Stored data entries
::::::

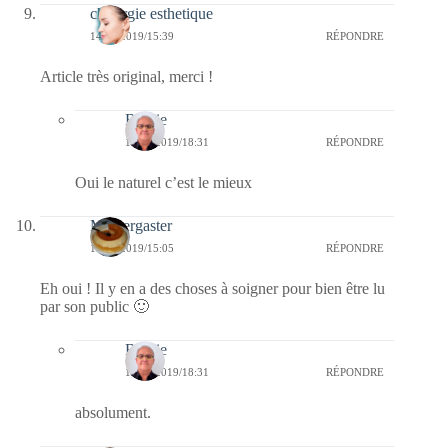
chirurgie esthetique
14/10/2019/15:39
RÉPONDRE
Article très original, merci !
Bernie
14/10/2019/18:31
RÉPONDRE
Oui le naturel c’est le mieux
Messergaster
14/10/2019/15:05
RÉPONDRE
Eh oui ! Il y en a des choses à soigner pour bien être lu
par son public 🙂
Bernie
14/10/2019/18:31
RÉPONDRE
absolument.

::::::

- Task to carry out: Exactly the lines from the one containing "par son public 🙂" through the final line of the records above are needed, copied word for word.

- Solution:
par son public 🙂
Bernie
14/10/2019/18:31
RÉPONDRE
absolument.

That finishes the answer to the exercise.